There are a number of possible reasons:
- Zacharias may have doubted Gabriel’s message
- He seems to have asked for a sign (‘Whereby shall I know this?’)
- It was a witness to the people at the temple that something miraculous had occurred
- It was a witness to his family when he was healed on insisting on John’s name.
It seems to me at least possible that there is a further reason. Zacharias was individually a righteous priest but the priesthood in general had become corrupt. The authority of the old priesthood was about to be swept away and a higher priesthood was to come about through Jesus Christ whose forerunner Zacharias’ promised son was to be.
Bruce R. McConkie wrote:
“This miraculously-born son of Zacharias was the last legal administrator of the old dispensation, the first of the new; he was the last of the old prophets, the first of the new. With him ended the old law, and with him began the new era of promise. He is the one man who stood, literally, at the crossroads of history; with him the past died and the future was born.” (Doctrinal New Testament Commentary, 1:113)
Further, D&C 84:26-27 says:
And the lesser priesthood continued, which priesthood holdeth the key of the ministering of angels and the preparatory gospel;
27 Which gospel is the gospel of repentance and of baptism, and the remission of sins, and the law of carnal commandments, which the Lord in his wrath caused to continue with the house of Aaron among the children of Israel until John, whom God raised up…’
I suggest that the striking deaf and dumb of Zacharias could symbolise that the old dispensation was to be replaced by a new one ushered in by John and that the priests of the old dispensation, who Zacharias represented in the temple that day, would no longer hear the word of the Lord or be His voice on the earth.
John the Baptist
In Luke 7:28 Jesus says:
‘For I say unto you, Among those that are born of women there is not a greater prophet than John the Baptist: but he that is least in the kingdom of God is greater than he.’
What did Jesus mean by this?
The Prophet Joseph Smith explained the meaning of Jesus’ words:
“How is it that John was considered one of the greatest prophets? His miracles could not have constituted his greatness.
“First. He was entrusted with a divine mission of preparing the way before the face of the Lord. Whoever had such a trust committed to him before or since? No man.
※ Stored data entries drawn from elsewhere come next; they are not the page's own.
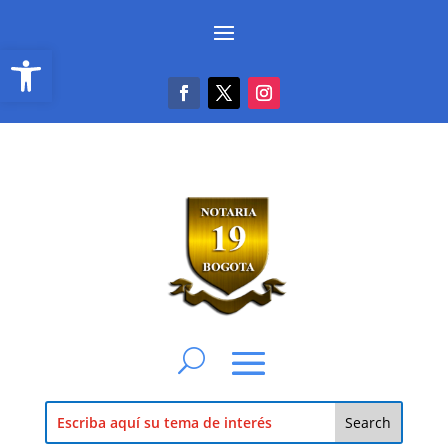
Abrir barra de herramientas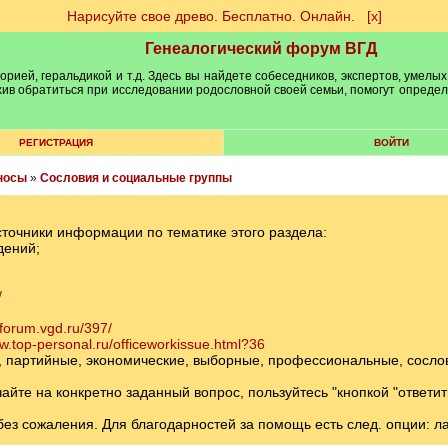
Нарисуйте свое древо. Бесплатно. Онлайн.
[х]
Генеалогический форум ВГД
рией, геральдикой и т.д. Здесь вы найдете собеседников, экспертов, умелых
рхив обратиться при исследовании родословной своей семьи, помогут опреде
РЕГИСТРАЦИЯ
ВОЙТИ
носы
»
Сословия и социальные группы
сточники информации по тематике этого раздела:
дений;
/
/forum.vgd.ru/397/
ww.top-personal.ru/officeworkissue.html?36
 партийные, экономические, выборные, профессиональные, сословн
те на конкретно заданный вопрос, пользуйтесь "кнопкой "ответит
ез сожаления. Для благодарностей за помощь есть след. опции: лайк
“Secondly. He was entrusted with the important mission, and it was required at his hands, to baptize the Son of Man. Whoever had the honor of doing that? Whoever had so great a privilege and glory? Whoever led the Son of God into the waters of baptism, and had the privilege of beholding the Holy Ghost descend in the form of a dove, or rather in the sign of the dove, in witness of that administration? …
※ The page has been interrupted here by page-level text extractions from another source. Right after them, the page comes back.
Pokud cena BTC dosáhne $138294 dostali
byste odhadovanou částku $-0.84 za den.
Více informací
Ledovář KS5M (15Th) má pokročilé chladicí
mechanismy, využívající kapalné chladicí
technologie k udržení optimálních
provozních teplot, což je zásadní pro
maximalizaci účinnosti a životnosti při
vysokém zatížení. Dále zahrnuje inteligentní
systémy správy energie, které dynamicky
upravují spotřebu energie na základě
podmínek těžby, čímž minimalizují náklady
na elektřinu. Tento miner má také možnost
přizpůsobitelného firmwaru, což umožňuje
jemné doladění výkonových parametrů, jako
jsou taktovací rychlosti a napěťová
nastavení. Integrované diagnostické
“Thirdly. John, at that time, was the only legal administrator in the affairs of the kingdom there was then on the earth, and holding the keys of power. The Jews had to obey his instructions or be damned, by their own law; and Christ Himself fulfilled all righteousness in becoming obedient to the law which he had given to Moses on the mount, and thereby magnified it and made it honorable, instead of destroying it. … These three reasons constitute him the greatest prophet born of a woman.
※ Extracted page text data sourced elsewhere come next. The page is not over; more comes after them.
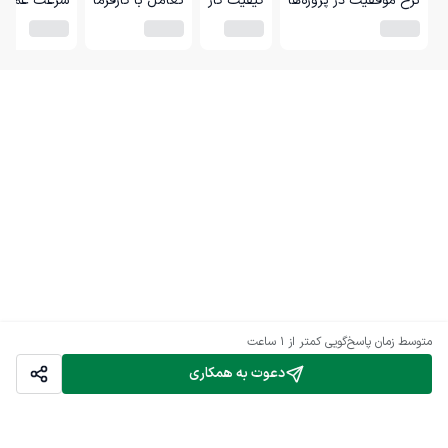
نرخ موفقیت در پروژه‌ها
کیفیت کار
تعامل با کارفرما
سرعت عمل
متوسط زمان پاسخ‌گویی
کمتر از 1 ساعت
دعوت به همکاری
“Second question:—How was the least in the kingdom of heaven greater than he?
“In reply I asked—Whom did Jesus have reference to as being the least? Jesus was looked upon as having the least claim in God’s kingdom, and [seemingly] was least entitled to their credulity as a prophet; as though He had said—‘He that is considered the least among you is greater than John—that is I myself.’” (See Teachings of the Prophet Joseph Smith, pp. 275–76.)
Temptation in the wilderness
“[When Jesus came] up … out of the water: … the heavens were opened unto him, and he saw the Spirit of God [the Holy Ghost] descending like a dove, and lighting upon him:
“And lo a voice from heaven, saying, This is my beloved Son, in whom I am well pleased.’
Jesus then went into the wilderness; Lucifer came tempting Him. Jesus deflected each temptation with scripture.
“It is written, Man shall not live by bread alone.”
“It is written again, Thou shalt not tempt the Lord thy God.”
“It is written, Thou shalt worship the Lord thy God, and him only shalt thou serve.”
Think on it carefully. When facing Perdition himself, the Lord drew upon scriptures for protection. (Elder Boyd K Packer, April 2000)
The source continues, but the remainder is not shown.